▶ [Work required]: Beginning with the first line of the data below, extract each line up to and including the one containing "This screenshot has". Copy them exactly and add nothing.

[Saved data entries]
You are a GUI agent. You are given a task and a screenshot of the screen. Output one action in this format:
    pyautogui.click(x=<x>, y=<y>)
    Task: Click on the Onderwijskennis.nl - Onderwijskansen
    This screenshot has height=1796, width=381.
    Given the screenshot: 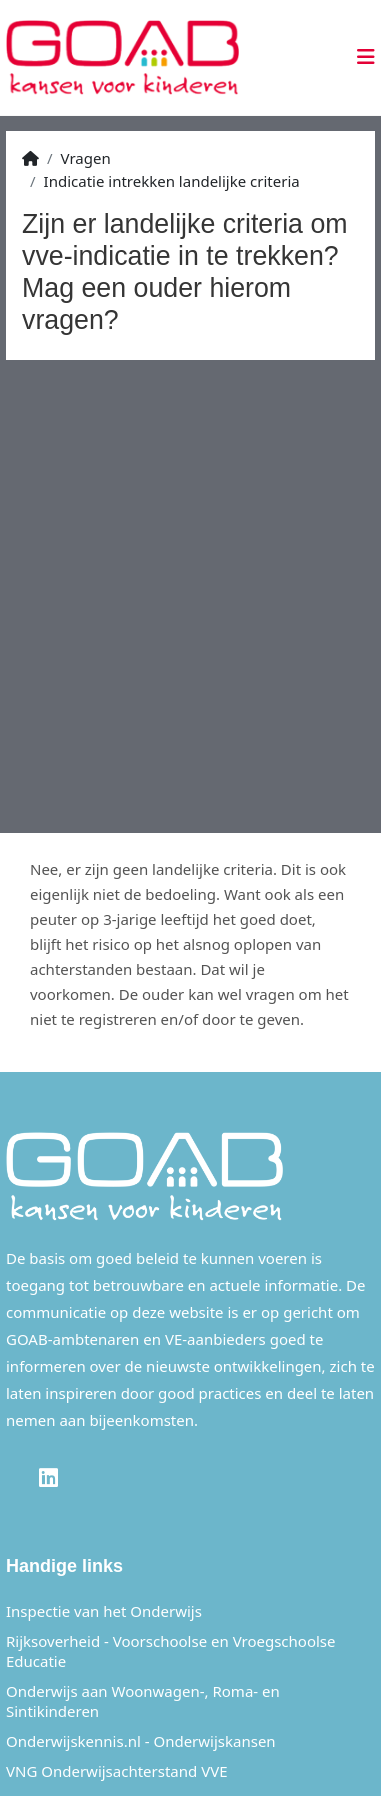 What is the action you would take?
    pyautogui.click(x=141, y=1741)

▶ [Answer to this problem]:
You are a GUI agent. You are given a task and a screenshot of the screen. Output one action in this format:
    pyautogui.click(x=<x>, y=<y>)
    Task: Click on the Onderwijskennis.nl - Onderwijskansen
    This screenshot has height=1796, width=381.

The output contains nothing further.